-- RECORDS FOR THIS TASK follows --
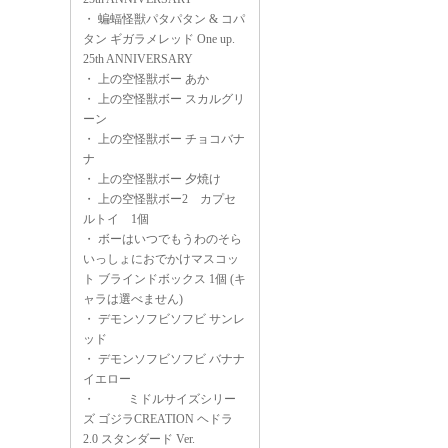
・
蝙蝠怪獣パタパタン & コパ
タン ギガラメレッド One up.
25th ANNIVERSARY
・
上の空怪獣ボー あか
・
上の空怪獣ボー スカルグリ
ーン
・
上の空怪獣ボー チョコバナ
ナ
・
上の空怪獣ボー 夕焼け
・
上の空怪獣ボー2 カプセ
ルトイ 1個
・
ボーはいつでもうわのそら
いっしょにおでかけマスコッ
ト ブラインドボックス 1個 (キ
ャラは選べません)
・
デモンソフビソフビ サンレ
ッド
・
デモンソフビソフビ バナナ
イエロー
・
ミドルサイズシリー
ズ ゴジラCREATION ヘドラ
2.0 スタンダード Ver.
-- RECORDS FOR THIS TASK concluded --
THE TASK >> All of the lines above must be printed again exactly, and no picture may appear in the copy.

REPLY >>
・
蝙蝠怪獣パタパタン & コパ
タン ギガラメレッド One up.
25th ANNIVERSARY
・
上の空怪獣ボー あか
・
上の空怪獣ボー スカルグリ
ーン
・
上の空怪獣ボー チョコバナ
ナ
・
上の空怪獣ボー 夕焼け
・
上の空怪獣ボー2 カプセ
ルトイ 1個
・
ボーはいつでもうわのそら
いっしょにおでかけマスコッ
ト ブラインドボックス 1個 (キ
ャラは選べません)
・
デモンソフビソフビ サンレ
ッド
・
デモンソフビソフビ バナナ
イエロー
・
ミドルサイズシリー
ズ ゴジラCREATION ヘドラ
2.0 スタンダード Ver.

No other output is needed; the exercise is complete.